=== INPUT MATERIAL ===

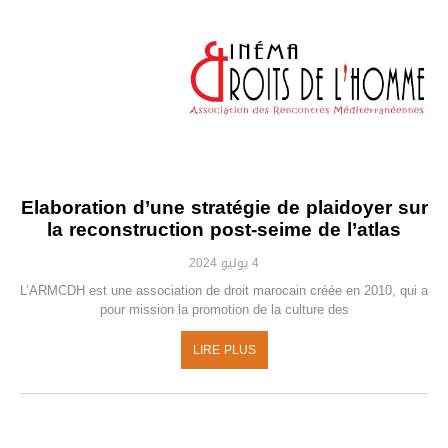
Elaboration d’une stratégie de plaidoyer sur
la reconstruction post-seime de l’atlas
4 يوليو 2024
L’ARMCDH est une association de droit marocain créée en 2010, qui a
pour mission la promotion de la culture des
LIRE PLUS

===

§ WORK ORDER
Output the line containing "4 يوليو 2024" and every line after it through the final line of the records above, exactly as written and nothing else.

§ WRITTEN REPLY
4 يوليو 2024
L’ARMCDH est une association de droit marocain créée en 2010, qui a
pour mission la promotion de la culture des
LIRE PLUS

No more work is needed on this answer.